╔══

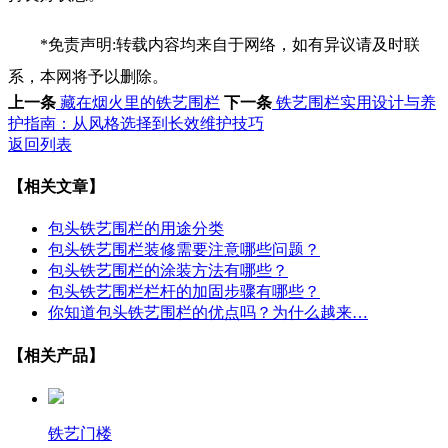
*免责声明:转载内容均来自于网络，如有异议请及时联
系，本网将予以删除。
上一条
藏在烟火里的铁艺围栏
下一条
铁艺围栏实用设计与养
护指南：从风格选择到长效维护技巧
返回列表
【相关文章】
包头铁艺围栏的用途分类
包头铁艺围栏装修需要注意哪些问题？
包头铁艺围栏的涂装方法有哪些？
包头铁艺围栏栏杆的加固步骤有哪些？
你知道包头铁艺围栏的优点吗？为什么越来…
【相关产品】
铁艺门楼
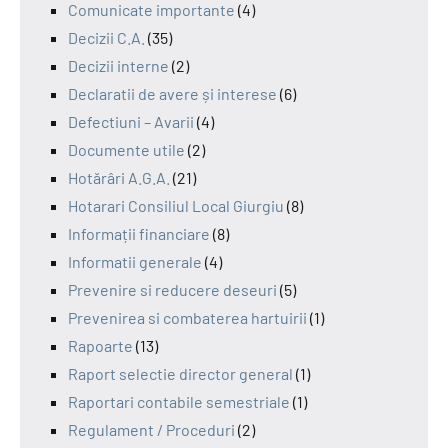
Comunicate importante
(4)
Decizii C.A.
(35)
Decizii interne
(2)
Declaratii de avere și interese
(6)
Defectiuni – Avarii
(4)
Documente utile
(2)
Hotărâri A.G.A.
(21)
Hotarari Consiliul Local Giurgiu
(8)
Informații financiare
(8)
Informatii generale
(4)
Prevenire si reducere deseuri
(5)
Prevenirea si combaterea hartuirii
(1)
Rapoarte
(13)
Raport selectie director general
(1)
Raportari contabile semestriale
(1)
Regulament / Proceduri
(2)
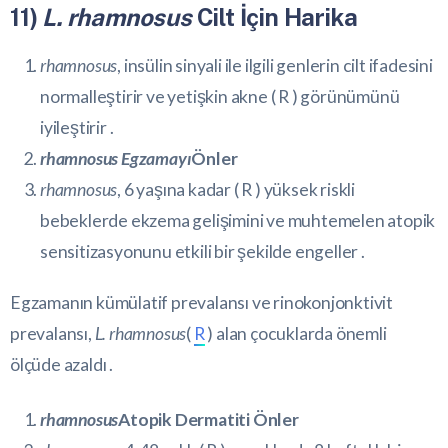
11)
L. rhamnosus
Cilt İçin Harika
rhamnosus
,
insülin
sinyali ile ilgili genlerin cilt ifadesini
normalleştirir ve yetişkin akne (
R
) görünümünü
iyileştirir .
rhamnosus Egzamayı
Önler
rhamnosus
, 6 yaşına kadar (
R
) yüksek riskli
bebeklerde ekzema gelişimini ve muhtemelen atopik
sensitizasyonunu etkili bir şekilde engeller .
Egzamanın kümülatif prevalansı ve rinokonjonktivit
prevalansı,
L. rhamnosus
(
R
) alan çocuklarda önemli
ölçüde azaldı .
rhamnosus
Atopik Dermatiti Önler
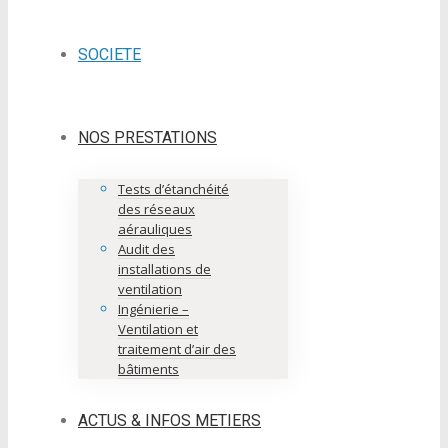
SOCIETE
NOS PRESTATIONS
Tests d’étanchéité
des réseaux
aérauliques
Audit des
installations de
ventilation
Ingénierie –
Ventilation et
traitement d’air des
bâtiments
ACTUS & INFOS METIERS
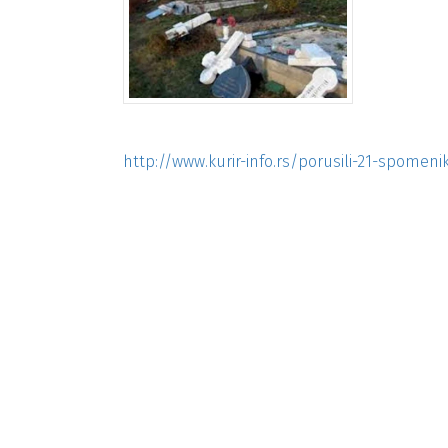
http://www.kurir-info.rs/porusili-21-spomen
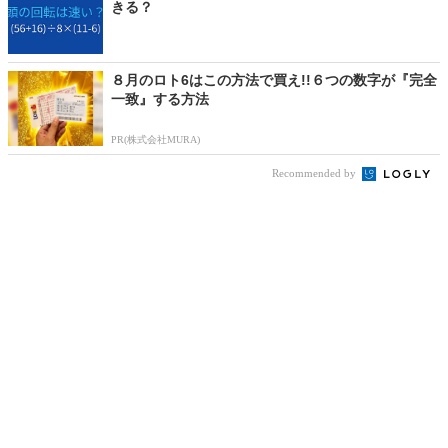
きる？
８月のロト6はこの方法で買え!!６つの数字が『完全
一致』する方法
PR(株式会社MURA)
Recommended by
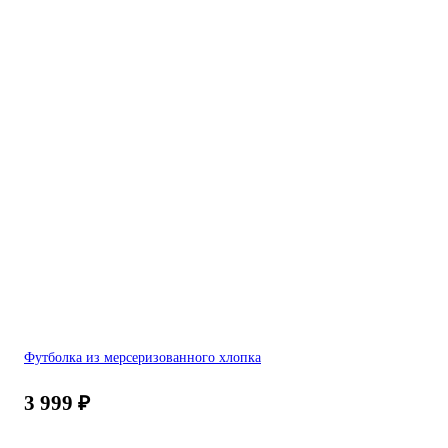
Футболка из мерсеризованного хлопка
3 999
₽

╚══

## ASSIGNED TASK
Down to the final line, restate the material above word for word, but omit its pictures.

## RESULT OF THIS TASK
*免责声明:转载内容均来自于网络，如有异议请及时联
系，本网将予以删除。
上一条
藏在烟火里的铁艺围栏
下一条
铁艺围栏实用设计与养
护指南：从风格选择到长效维护技巧
返回列表
【相关文章】
包头铁艺围栏的用途分类
包头铁艺围栏装修需要注意哪些问题？
包头铁艺围栏的涂装方法有哪些？
包头铁艺围栏栏杆的加固步骤有哪些？
你知道包头铁艺围栏的优点吗？为什么越来…
【相关产品】
铁艺门楼
Comunicate importante
(4)
Decizii C.A.
(35)
Decizii interne
(2)
Declaratii de avere și interese
(6)
Defectiuni – Avarii
(4)
Documente utile
(2)
Hotărâri A.G.A.
(21)
Hotarari Consiliul Local Giurgiu
(8)
Informații financiare
(8)
Informatii generale
(4)
Prevenire si reducere deseuri
(5)
Prevenirea si combaterea hartuirii
(1)
Rapoarte
(13)
Raport selectie director general
(1)
Raportari contabile semestriale
(1)
Regulament / Proceduri
(2)
11)
L. rhamnosus
Cilt İçin Harika
rhamnosus
,
insülin
sinyali ile ilgili genlerin cilt ifadesini
normalleştirir ve yetişkin akne (
R
) görünümünü
iyileştirir .
rhamnosus Egzamayı
Önler
rhamnosus
, 6 yaşına kadar (
R
) yüksek riskli
bebeklerde ekzema gelişimini ve muhtemelen atopik
sensitizasyonunu etkili bir şekilde engeller .
Egzamanın kümülatif prevalansı ve rinokonjonktivit
prevalansı,
L. rhamnosus
(
R
) alan çocuklarda önemli
ölçüde azaldı .
rhamnosus
Atopik Dermatiti Önler
SOCIETE
NOS PRESTATIONS
Tests d’étanchéité
des réseaux
aérauliques
Audit des
installations de
ventilation
Ingénierie –
Ventilation et
traitement d’air des
bâtiments
ACTUS & INFOS METIERS
http://www.kurir-info.rs/porusili-21-spomen
きる？
８月のロト6はこの方法で買え!!６つの数字が『完全
一致』する方法
PR(株式会社MURA)
Recommended by
Футболка из мерсеризованного хлопка
3 999
₽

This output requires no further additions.